Neuroscience
Principle Component Analysis of Optical Imaging Signals reveals Mental
Images

Igor Kagan1, Alexander Beylin2
1OmniResearch, Inc.; 2Mount Sinai School of Medicine, NY

   Article

Recently principle component analysis (PCA) of intrinsic optical signal was applied for the study of spatial organization in feline and primate striate visual cortex (V1). It has been found that only first 50-100 principal components contained information related to the visual response. In the current study we went further and analyzed principle components of much higher order (up to 2000). In agreement with previous studies, higher principle components indeed did not contain any information related to a visual stimulation.

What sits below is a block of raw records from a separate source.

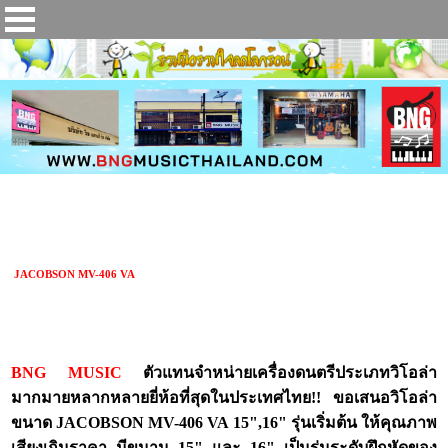
วิโอล่า JACOBSON MV-406 VA
JACOBSON MV-406 VA
BNG MUSIC
ตัวแทนจำหน่ายเครื่องดนตรีประเภทวิโอล่า
มากมายหลากหลายยี่ห้อที่สุดในประเทศไทย!! ขอเสนอวิโอล่า
ขนาด JACOBSON MV-406 VA 15",16" รุ่นเริ่มต้น ให้คุณภาพ
เสียงเกินราคา มีขนาน 15" และ 16" เป็นรุ่นระดับฝึกหัดของ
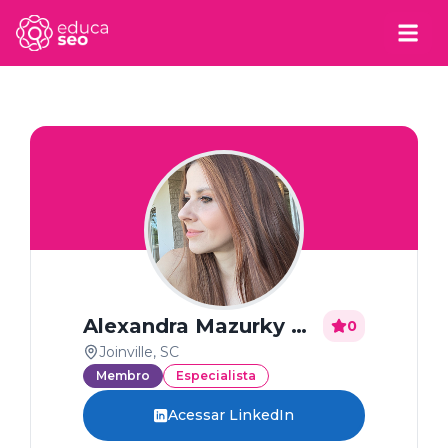
Alexandra Mazurky Malucelli
0
Joinville, SC
Membro
Especialista
Acessar LinkedIn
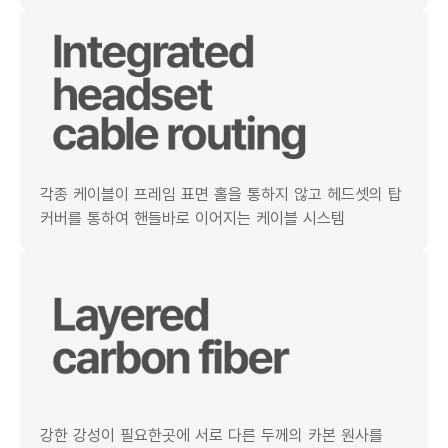
각종 케이블이 프레임 표면 홀을 통하지 않고 헤드셋의 탑
커버를 통하여 핸들바로 이어지는 케이블 시스템
강한 강성이 필요한곳에 서로 다른 두께의 카본 원사를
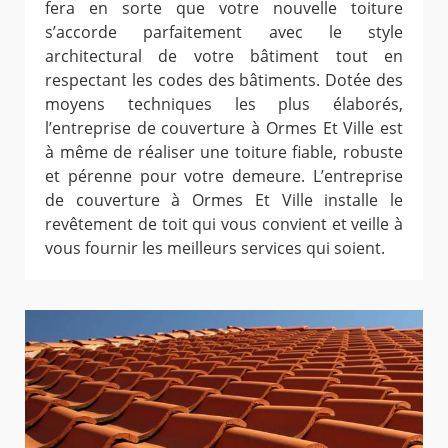
fera en sorte que votre nouvelle toiture
s’accorde parfaitement avec le style
architectural de votre bâtiment tout en
respectant les codes des bâtiments. Dotée des
moyens techniques les plus élaborés,
l’entreprise de couverture à Ormes Et Ville est
à même de réaliser une toiture fiable, robuste
et pérenne pour votre demeure. L’entreprise
de couverture à Ormes Et Ville installe le
revêtement de toit qui vous convient et veille à
vous fournir les meilleurs services qui soient.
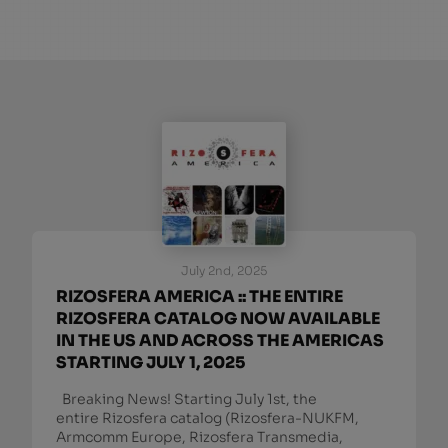
July 2nd, 2025
RIZOSFERA AMERICA :: THE ENTIRE
RIZOSFERA CATALOG NOW AVAILABLE
IN THE US AND ACROSS THE AMERICAS
STARTING JULY 1, 2025
Breaking News! Starting July 1st, the
entire Rizosfera catalog (Rizosfera-NUKFM,
Armcomm Europe, Rizosfera Transmedia,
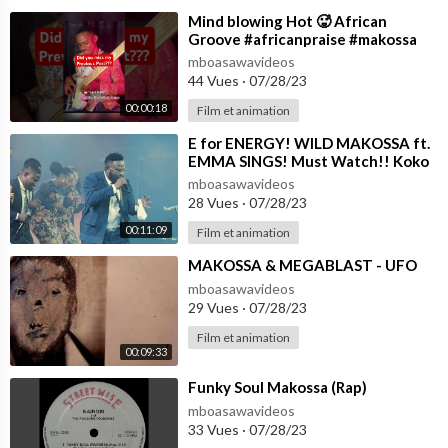
⁣Mind blowing Hot 🥵 African
Groove #africanpraise #makossa
#soukous
mboasawavideos
44 Vues
·
07/28/23
00:00:18
Film et animation
⁣E for ENERGY! WILD MAKOSSA ft.
EMMA SINGS! Must Watch!! Koko
Bass / Band Cam @PastorJerryEze
mboasawavideos
28 Vues
·
07/28/23
00:11:09
Film et animation
⁣MAKOSSA & MEGABLAST - UFO
mboasawavideos
29 Vues
·
07/28/23
Film et animation
00:09:33
⁣Funky Soul Makossa (Rap)
mboasawavideos
33 Vues
·
07/28/23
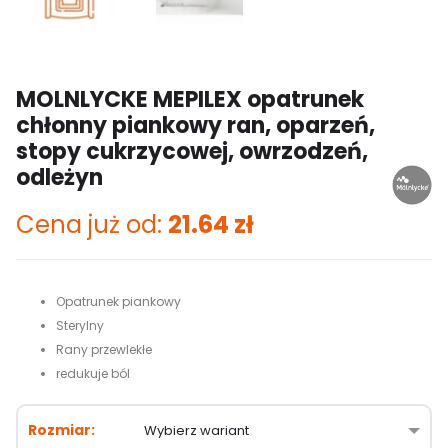
MOLNLYCKE MEPILEX opatrunek
chłonny piankowy ran, oparzeń,
stopy cukrzycowej, owrzodzeń,
odleżyn
Cena już od:
21.64
zł
Opatrunek piankowy
Sterylny
Rany przewlekłe
redukuje ból
Rozmiar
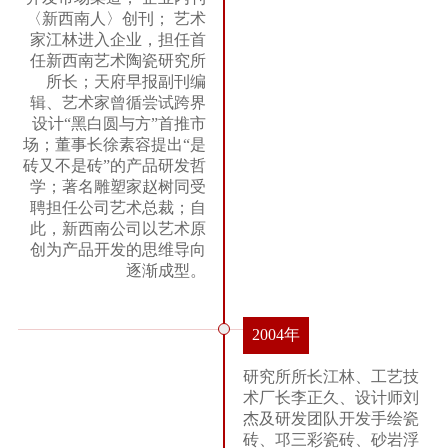
〈新西南人〉创刊； 艺术
家江林进入企业，担任首
任新西南艺术陶瓷研究所
所长；天府早报副刊编
辑、艺术家曾循尝试跨界
设计“黑白圆与方”首推市
场；董事长徐素容提出“是
砖又不是砖”的产品研发哲
学；著名雕塑家赵树同受
聘担任公司艺术总裁；自
此，新西南公司以艺术原
创为产品开发的思维导向
逐渐成型。
2004年
研究所所长江林、工艺技
术厂长李正久、设计师刘
杰及研发团队开发手绘瓷
砖、邛三彩瓷砖、砂岩浮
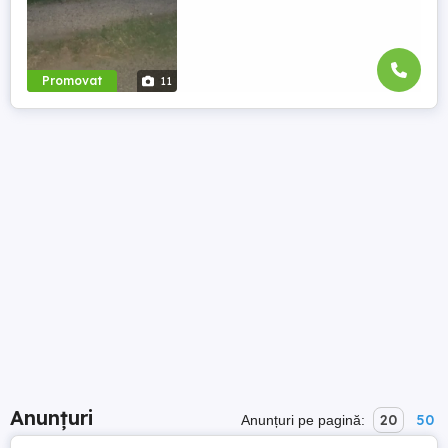
Promovat
11
Anunțuri
20
50
Anunțuri pe pagină:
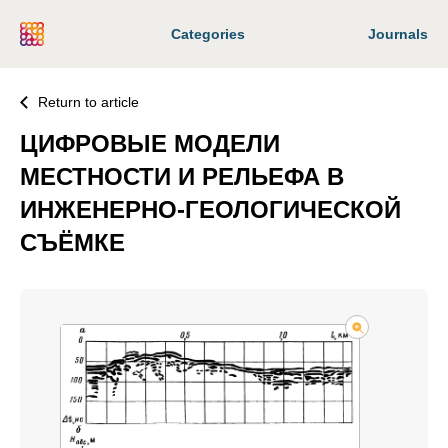
Categories
Journals
Return to article
ЦИФРОВЫЕ МОДЕЛИ
МЕСТНОСТИ И РЕЛЬЕФА В
ИНЖЕНЕРНО-ГЕОЛОГИЧЕСКОЙ
СЪЁМКЕ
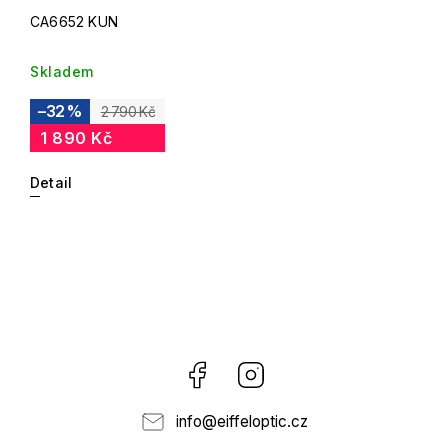
CA6652 KUN
Skladem
–32 %
2 790 Kč
1 890 Kč
Detail
Facebook
Instagram
info
@
eiffeloptic.cz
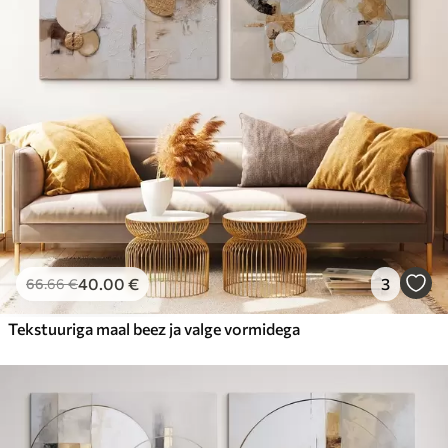
40
.00
€
3
66
.66
€
Tekstuuriga maal beez ja valge vormidega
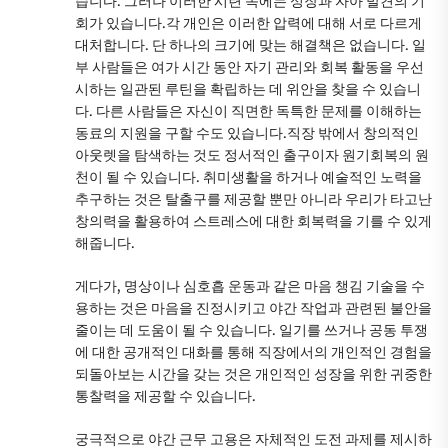
습니다. 그러나 이러한 시련 속에는 성장과 자아 발견의 기
회가 있습니다.각 개인은 이러한 압력에 대해 서로 다르게
대처합니다. 단 하나의 크기에 맞는 해결책은 없습니다. 일
부 사람들은 여가 시간 동안 자기 관리와 회복 활동을 우선
시하는 일관된 루틴을 확립하는 데 위안을 찾을 수 있습니
다. 다른 사람들은 자신이 직면한 독특한 문제를 이해하는
동료의 지원을 구할 수도 있습니다.직장 밖에서 창의적인
아웃렛을 탐색하는 것도 정서적인 출구이자 원기회복의 원
천이 될 수 있습니다. 취미생활을 하거나 예술적인 노력을
추구하는 것은 탈출구를 제공할 뿐만 아니라 우리가 타고난
창의력을 활용하여 스트레스에 대한 회복력을 기를 수 있게
해줍니다.
게다가, 명상이나 심호흡 운동과 같은 마음 챙김 기술을 수
용하는 것은 마음을 진정시키고 야간 작업과 관련된 불안을
줄이는 데 도움이 될 수 있습니다. 일기를 쓰거나 공동 투쟁
에 대한 공개적인 대화를 통해 직장에서의 개인적인 경험을
되돌아보는 시간을 갖는 것은 개인적인 성장을 위한 귀중한
통찰력을 제공할 수 있습니다.
궁극적으로 야간 근무 고용은 자체적인 도전 과제를 제시하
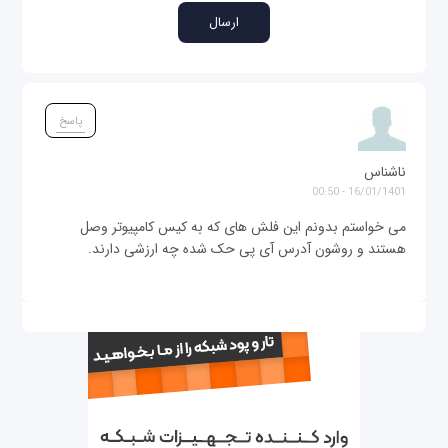
پاسخ
ناشناس
16/01/1401 - 00:50
می خواستم بدونم این فلش های که به کیس کامپیوتر وصل
هستند و روشون آدرس آی پی حک شده چه ارزشی دارند.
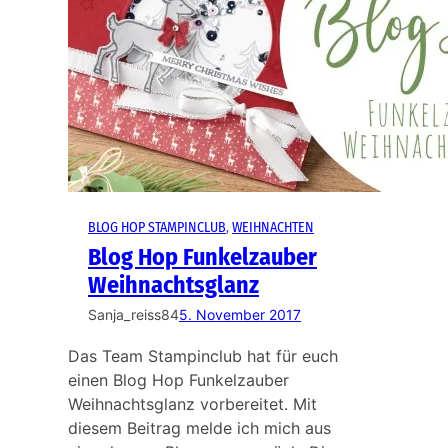
BLOG HOP STAMPINCLUB
, 
WEIHNACHTEN
Blog Hop Funkelzauber
Weihnachtsglanz
Sanja_reiss84
5. November 2017
Das Team Stampinclub hat für euch
einen Blog Hop Funkelzauber
Weihnachtsglanz vorbereitet. Mit
diesem Beitrag melde ich mich aus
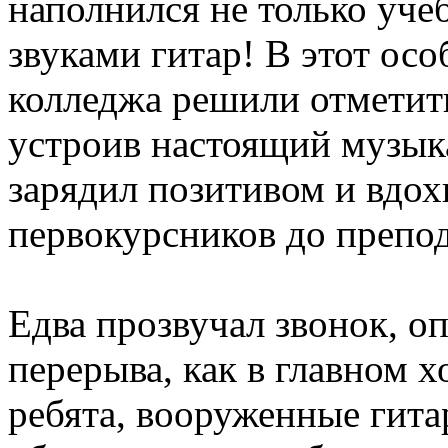
наполнился не только уч
звуками гитар! В этот ос
колледжа решили отметит
устроив настоящий музы
зарядил позитивом и вдох
первокурсников до препод
Едва прозвучал звонок, 
перерыва, как в главном х
ребята, вооруженные гита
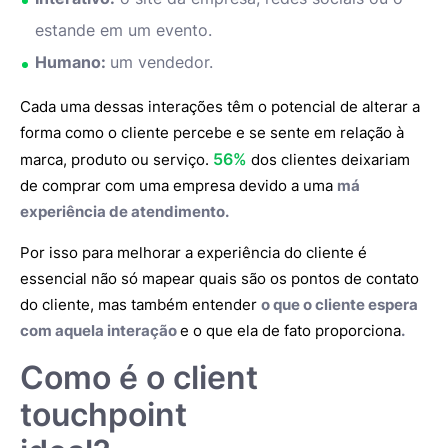
estande em um evento.
Humano:
um vendedor.
Cada uma dessas interações têm o potencial de alterar a
forma como o cliente percebe e se sente em relação à
56%
marca, produto ou serviço.
dos clientes deixariam
de comprar com uma empresa devido a uma
má
experiência de atendimento.
Por isso para melhorar a experiência do cliente é
essencial não só mapear quais são os pontos de contato
do cliente, mas também entender
o que o cliente espera
com aquela interação
e o que ela de fato proporciona
.
Como é o client
touchpoint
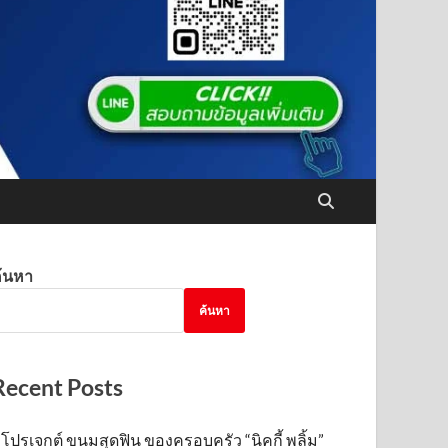
้นหา
ค้นหา
Recent Posts
โปรเจกต์ ขนมสุดฟิน ของครอบครัว “นิคกี้ พลิ้ม”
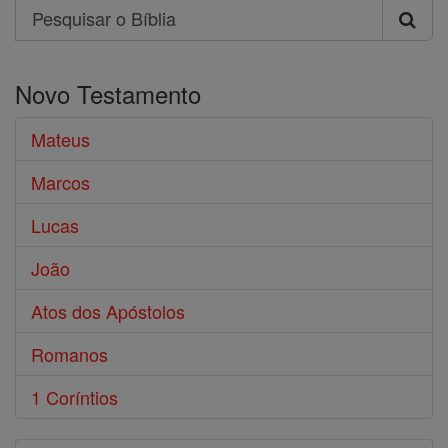
Search
Pesquisar
o
Novo Testamento
Bíblia
Mateus
Marcos
Lucas
João
Atos dos Apóstolos
Romanos
1 Coríntios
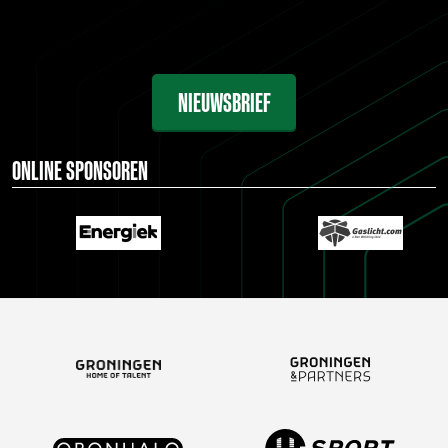
NIEUWSBRIEF
ONLINE SPONSOREN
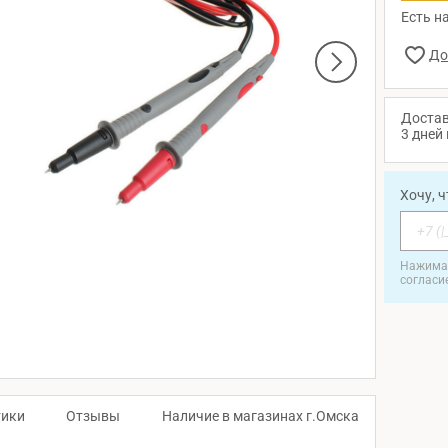
Есть на
Достав
3 дней 
Хочу, 
Нажимая
согласи
тики
Отзывы
Наличие в магазинах г.Омска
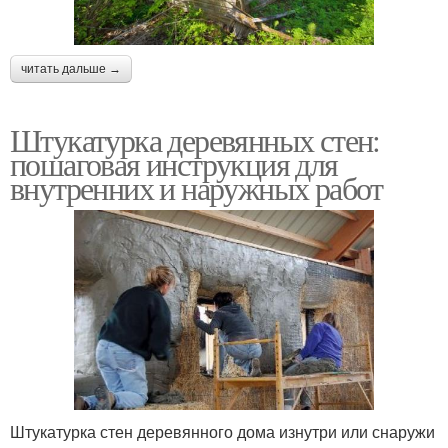
читать дальше →
Штукатурка деревянных стен:
пошаговая инструкция для
внутренних и наружных работ
Штукатурка стен деревянного дома изнутри или снаружи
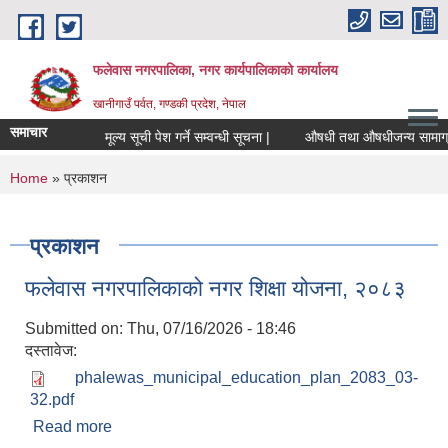
Skip to main content
फलेवास नगरपालिका, नगर कार्यपालिकाको कार्यालय
खानीगाउँ पर्वत, गण्डकी प्रदेश, नेपाल
समाचार
मूल्य सूची पेश गर्ने सम्वन्धी सूचना |
औषधी तथा औषधीजन्य सामाग्रीहरुक
You are here
Home
» प्रकाशन
प्रकाशन
फलेवास नगरपालिकाको नगर शिक्षा योजना, २०८३
Submitted on:
Thu, 07/16/2026 - 18:46
दस्तावेज:
phalewas_municipal_education_plan_2083_03-
32.pdf
Read more
about फलेवास नगरपालिकाको नगर शिक्षा योजना, २०८३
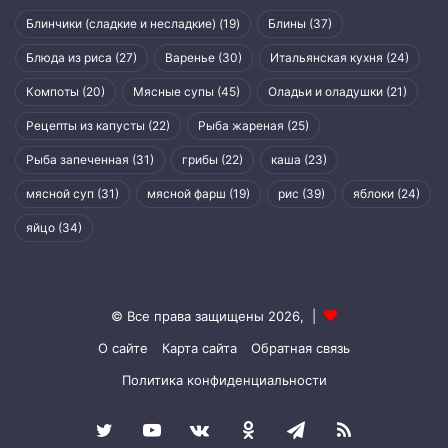
Блинчики (сладкие и несладкие)
(19)
Блины
(37)
Блюда из риса
(27)
Варенье
(30)
Итальянская кухня
(24)
Компоты
(20)
Мясные супы
(45)
Оладьи и оладушки
(21)
Рецепты из капусты
(22)
Рыба жареная
(25)
Рыба запеченная
(31)
грибы
(22)
каша
(23)
мясной суп
(31)
мясной фарш
(19)
рис
(39)
яблоки
(24)
яйцо
(34)
© Все права защищены 2026, |
О сайте
Карта сайта
Обратная связь
Политика конфиденциальности
Twitter
YouTube
vk.com
Одноклассники
Telegram
RSS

However, we found very strong correlation between these components and higher cognitive processes in the brain. Here we report results from a study of 6 adult anesthetized and paralyzed monkeys (two Macaca Mulatta and four Macaca Fascicularis). In five monkeys distinctive mental images representing the subject engaged in mating and feeding activities were observed, while in one (unusually aggressive) monkey very clear picture of a violence directed toward experimenters has emerged. These results demonstrate that higher cognitive functions already exist at early stages of visual processing and they can be detected in high-order principle components that previously have been considered as a mere noise. Moreover, the fact that mental representations were clearly referenced to the subject's self, and not to another or "abstract" monkey, suggests that macaques are self-aware - the quality previously attributed only to humans and apes.